You might add this to your meditations: the sacrifice (suffering and loss) and salvific merits began (to accrue, so to speak) from the first moment that He became sperm/zygote in the Virgin's womb. Who can fathom it!
Giving up all the Great Glory from eternity to enter time and place oneself in a dark womb - patiently united to grow with the human soul given to It! whoa
 

oatmeal

Well-known member
Hello, I have a few questions about the sacrifice of Jesus:

What does it mean that God "gave" Jesus? (John 3:16) It appears more like God lent Jesus for 33 years and then He returned to the Father.

If I buy something precious with a diamond, and the seller smashes the diamond into pieces, then I take those smashed pieces and put them back together restoring the diamond as it was before... and I keep the diamond, what price did I pay for my purchase?

What is the permanency of Jesus' sacrifice? For God to have "given" something, it must have cost Him something... to lose something He doesn't have anymore.

What did it cost God to purchase us?

1 Corinthians 6:20 For you have been bought with a price: therefore glorify God in your body.
1 Corinthians 7:23 You were bought with a price; do not become slaves of men.


What is the value of suffering for 3 hours on a cross or being dead for 3 days in light of eternity? 3 hours or 3 days of suffering/death is infinitely negligible relative to eternity. Is it not so? What is missing from my understanding?

Scripture tells us the currency of the transaction happened with blood.
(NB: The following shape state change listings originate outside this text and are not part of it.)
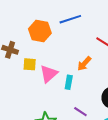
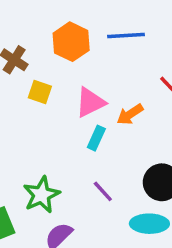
pink triangle: (49, 74) -> (90, 102), moved

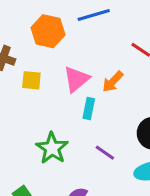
green star: (41, 195) -> (52, 148), moved

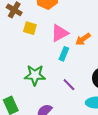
green star: (52, 148) -> (35, 75), turned 30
Acts 20:28 ... shepherd the church of God which He purchased with His own blood.
Revelation 5:9 ...You were slain, and purchased for God with Your blood men from every tribe and tongue and people and nation.
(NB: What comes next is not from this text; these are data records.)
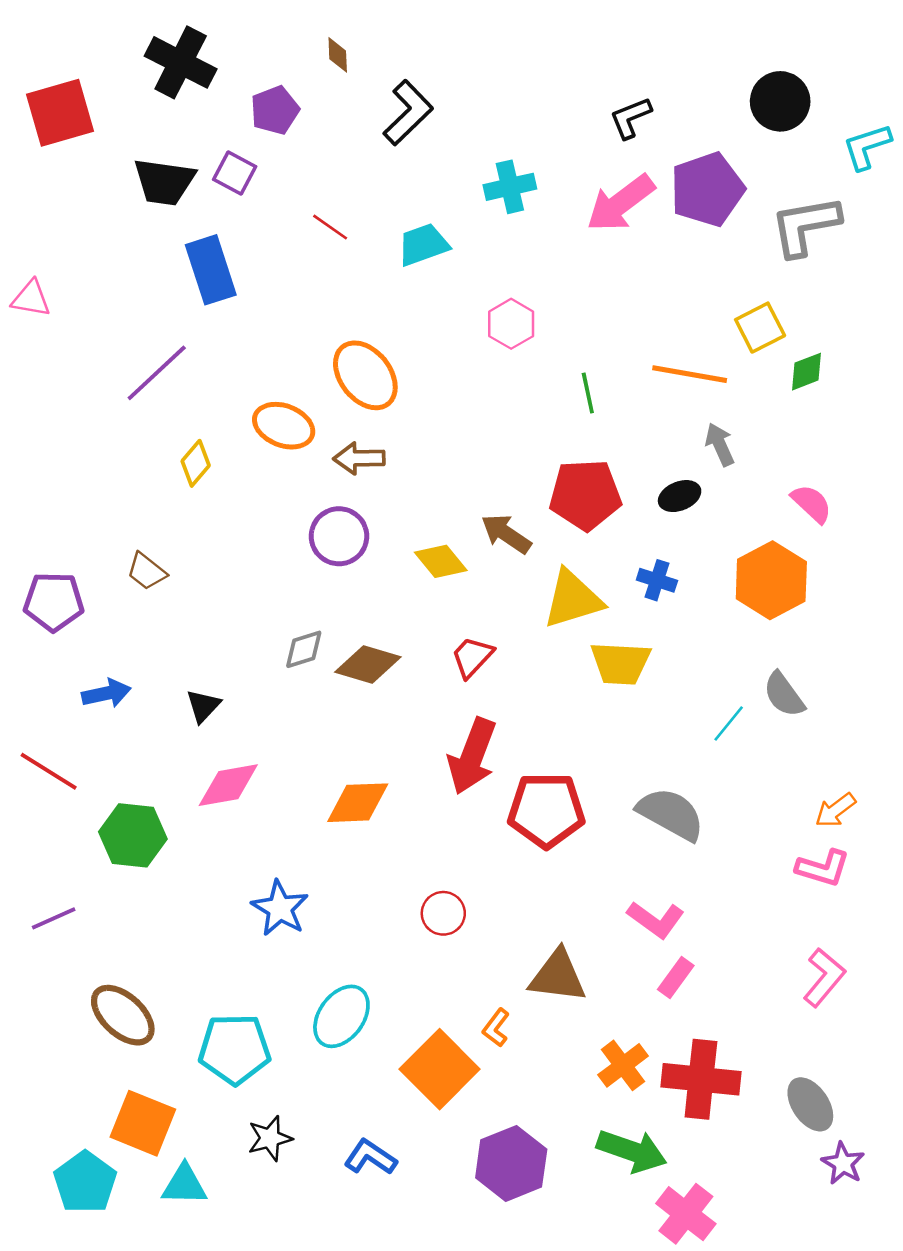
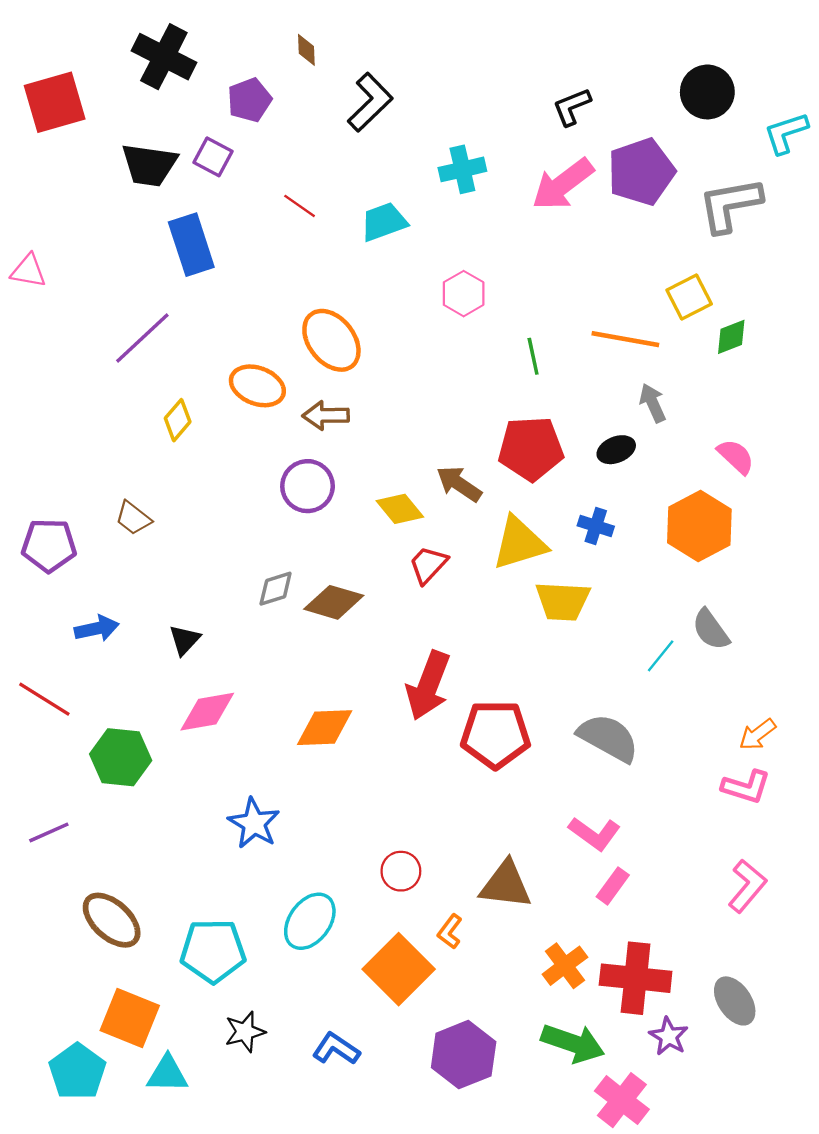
red trapezoid: (472, 657) -> (428, 565), moved
red circle: (443, 913) -> (401, 871), moved
purple star: (843, 1163) -> (669, 1036), moved

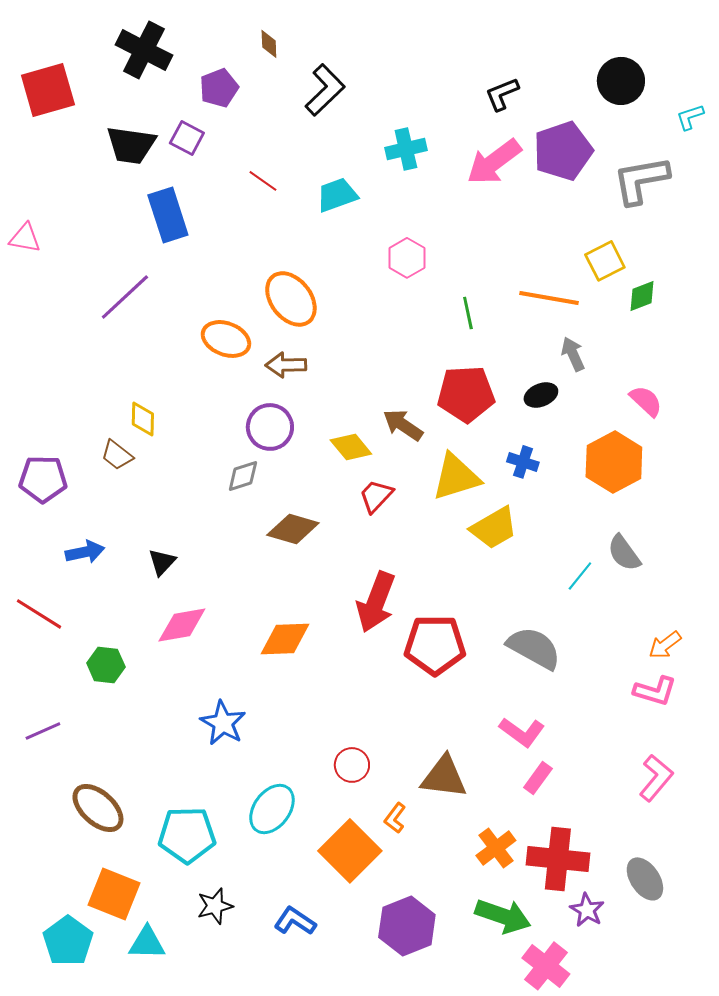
cyan L-shape: (786, 133) -> (690, 117), size x0.7
yellow diamond: (178, 420) -> (143, 419), moved, turned -39
gray diamond: (276, 589) -> (243, 476), moved
yellow trapezoid: (563, 601) -> (494, 528), turned -33
green hexagon: (121, 757) -> (106, 665), size x0.7

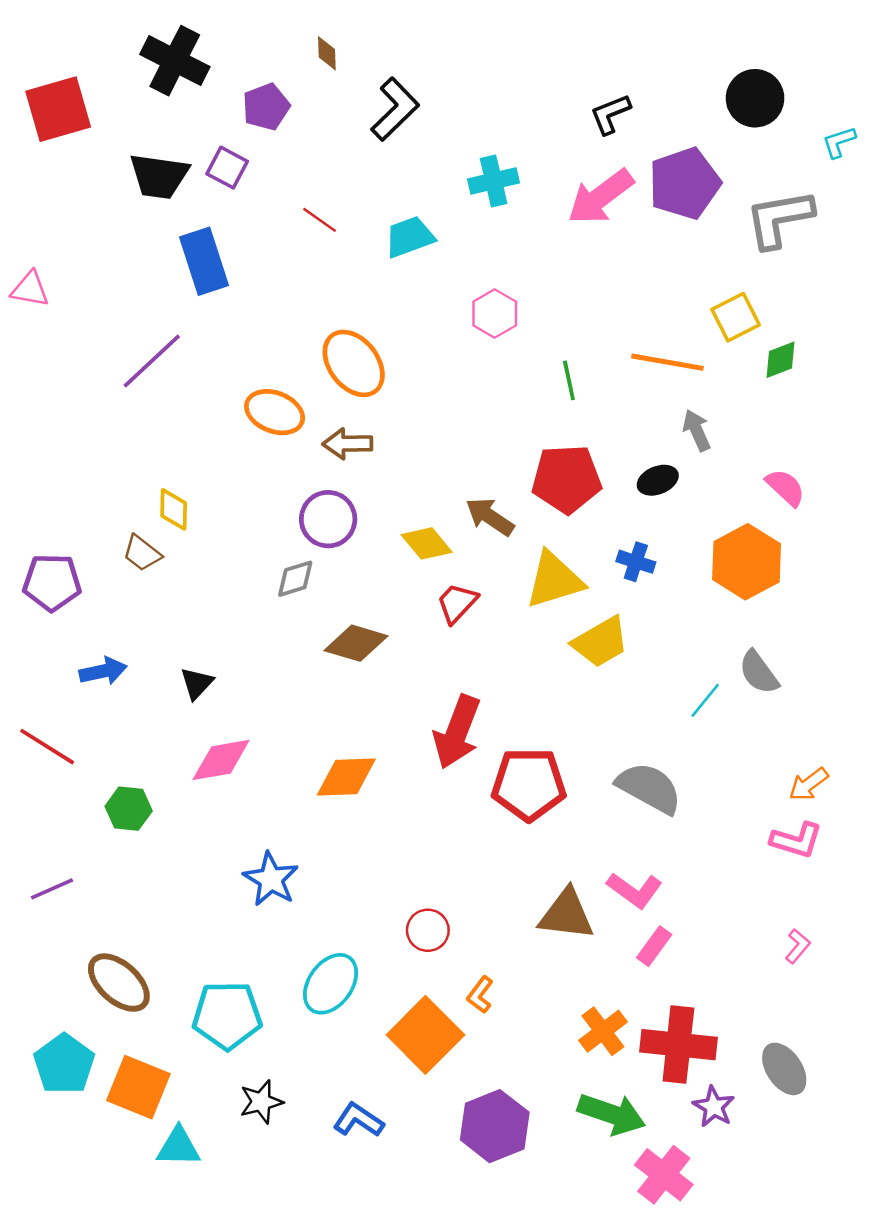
brown triangle: (444, 777) -> (566, 914), moved
pink L-shape: (656, 778) -> (798, 946), size x0.6
cyan pentagon: (68, 941) -> (64, 1064), moved

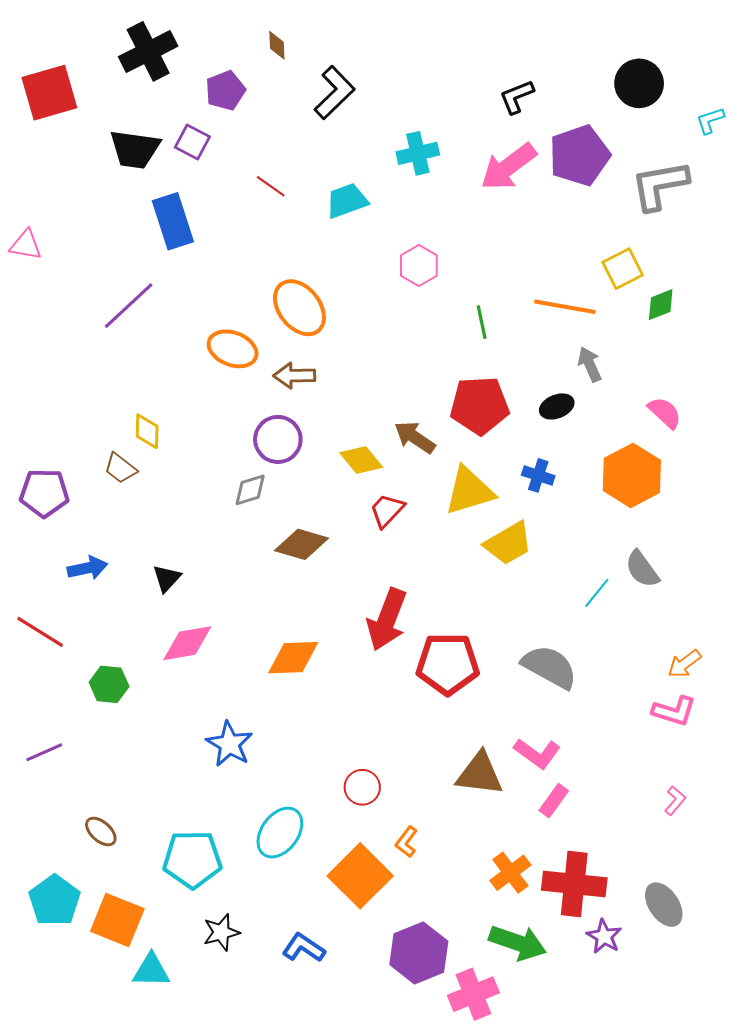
black cross: (175, 61) -> (148, 51), turned 36
brown ellipse: (119, 983) -> (101, 832), size x0.6
pink cross: (664, 1175) -> (473, 994), moved, turned 30

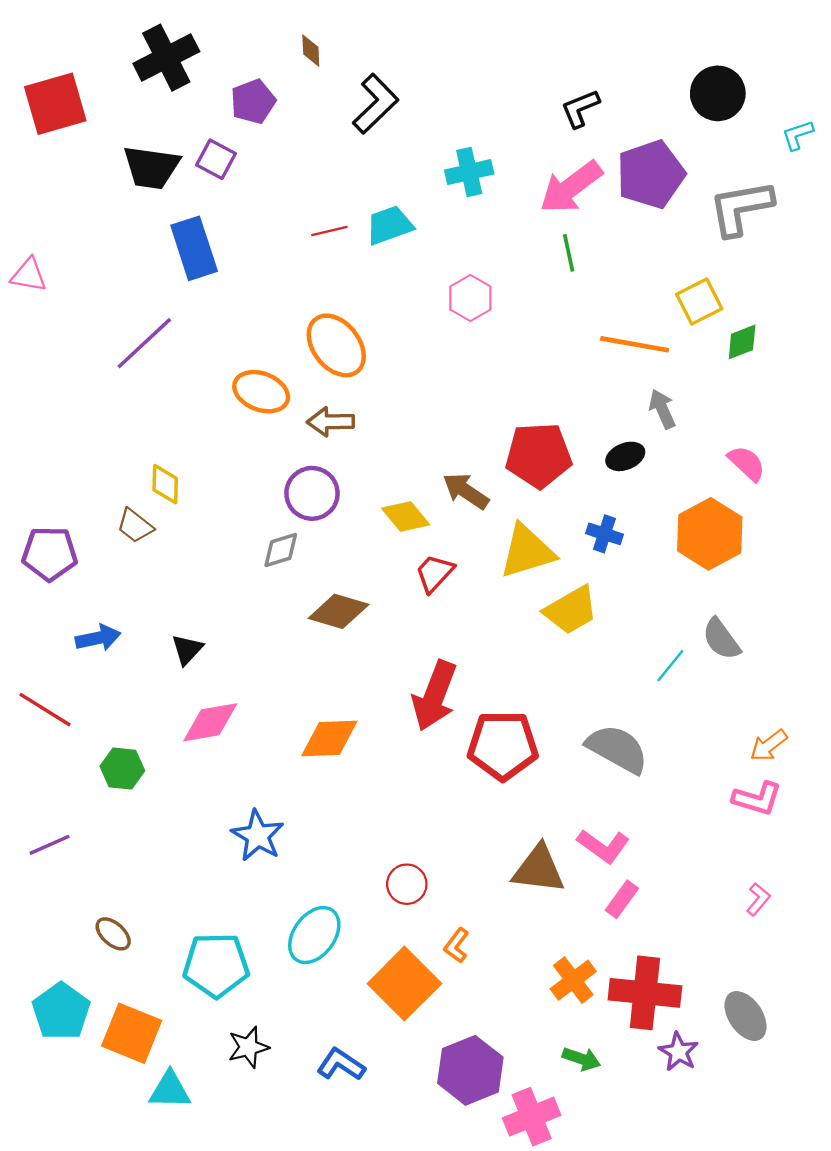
red line: (271, 186) -> (329, 231), moved, turned -48
green line: (482, 322) -> (569, 253), moved
green arrow: (518, 943) -> (581, 1059), size x0.6

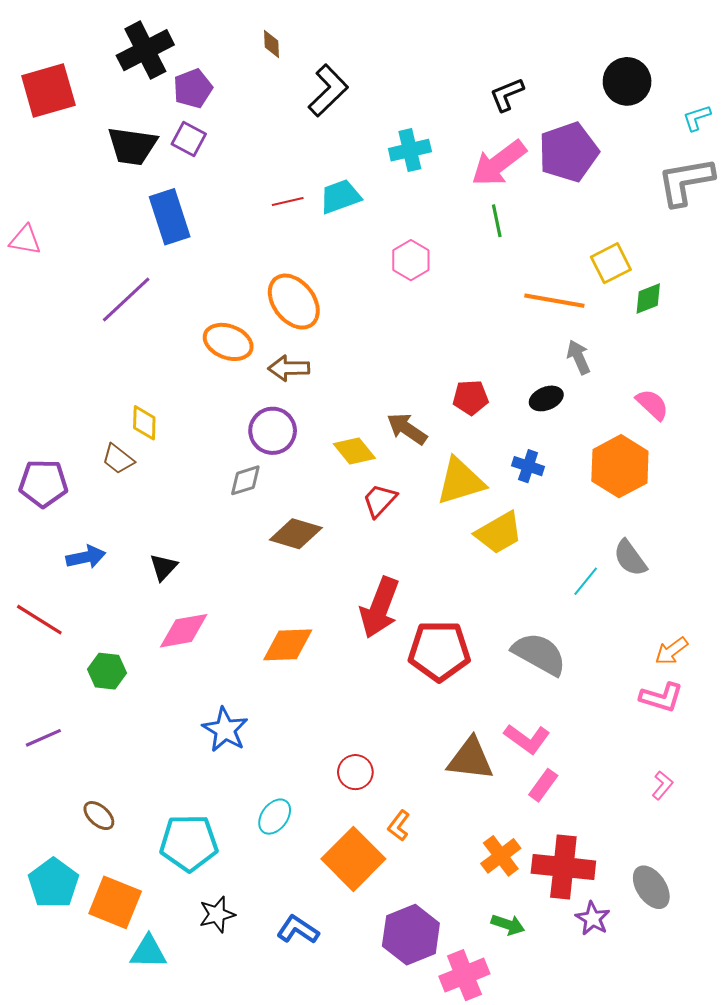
purple pentagon: (253, 101) -> (193, 88), moved
gray L-shape: (741, 208) -> (686, 181), moved
red pentagon: (539, 455) -> (471, 397), size x0.6
cyan ellipse: (314, 935) -> (275, 817), size x0.7

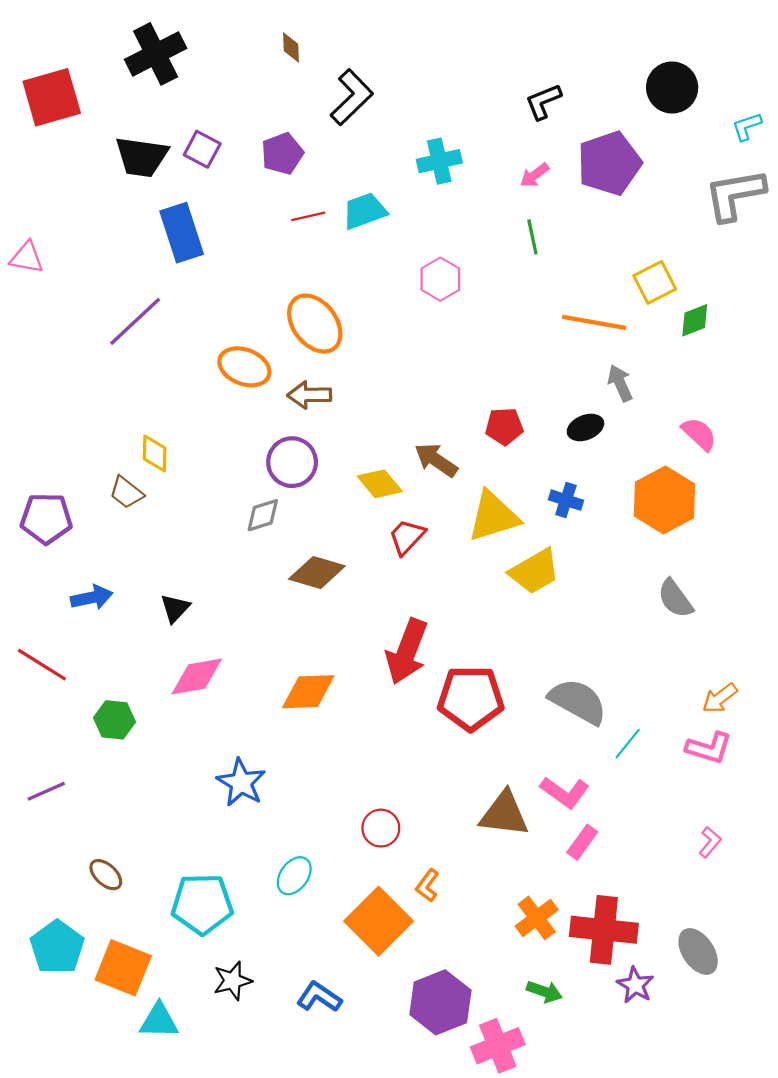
purple pentagon: (193, 88) -> (282, 154), moved
pink arrow: (499, 163) -> (535, 175), size x0.5
cyan line: (586, 581) -> (628, 744), moved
We also know the blood is precious.

1 Peter 1:18-19 ... you were not redeemed with perishable things like silver or gold from your futile way of life inherited from your forefathers, but with precious blood, as of a lamb unblemished and spotless, the blood of Christ

It seems like most in the church don't appreciate much the value of the blood. We take the gospel too lightly because we don't properly appreciate the weight of Jesus' sacrifice.
What value does the shed blood have if Jesus is alive in heaven with the Father?
What is the permanency of the sacrifice? What was sacrificed? What was lost? What was given up?
To sacrifice means to give something you will not have anymore.
If you receive back what you gave, what sacrifice is that?

God gave His son. not his equal but His son.
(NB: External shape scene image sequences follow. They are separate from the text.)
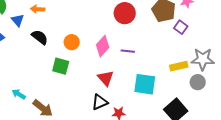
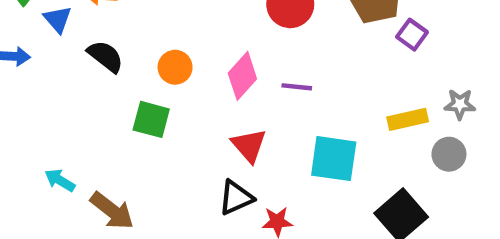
gray star: (203, 59) -> (460, 104), size x0.6

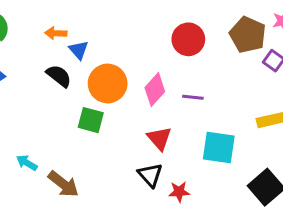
blue triangle: (58, 19) -> (79, 50), moved
orange circle: (175, 67) -> (108, 84), size x1.6
black triangle: (236, 198) -> (150, 175), turned -48

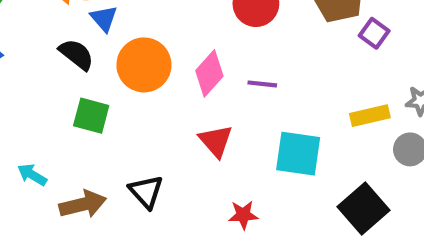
green square: (91, 120) -> (91, 116), moved
black triangle: (150, 175) -> (146, 192), moved
brown arrow: (63, 184) -> (83, 204), turned -52

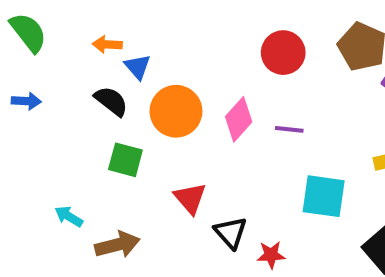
red triangle: (216, 141) -> (190, 198), moved
black triangle: (146, 192) -> (231, 233), moved

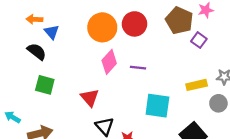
orange circle: (176, 111) -> (102, 27), moved
red triangle: (190, 198) -> (90, 98), moved

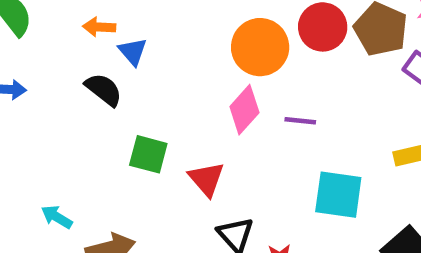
red circle: (134, 24) -> (323, 27), moved
orange circle: (102, 27) -> (260, 47), moved
green square: (45, 85) -> (148, 154), moved

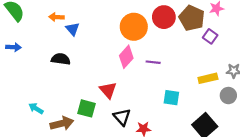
black semicircle: (104, 90) -> (61, 59), moved, turned -30
green square: (148, 154) -> (87, 108), moved
cyan square: (338, 195) -> (171, 98), size x0.7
His son heroically gave himself to rescue us, to redeem us.

God bought us back from the clutches of Satan. We are no longer under law, we are no longer legally subject to sin nature, (unless we let ourselves)

The enormity of God's work in Christ is unspeakable.
 

oatmeal

Well-known member
This is for sure:

Jesus did not die so that you can stay sinful and wicked selves which most of you want to believe.

Nor is it so you can go around beating people up. Love your enemies

Who are your enemies?

Learn to love them

But not at the expense of truth.
 

0scar

New member
Jesus, being God, lived a life in our exactly conditions. with no omniscience, omnipotence or omnipresence. Same as us. He lieved by faith. By faith he reconed (not by knowing but by faith) to be the Son of God and by faith he went to the cross for us.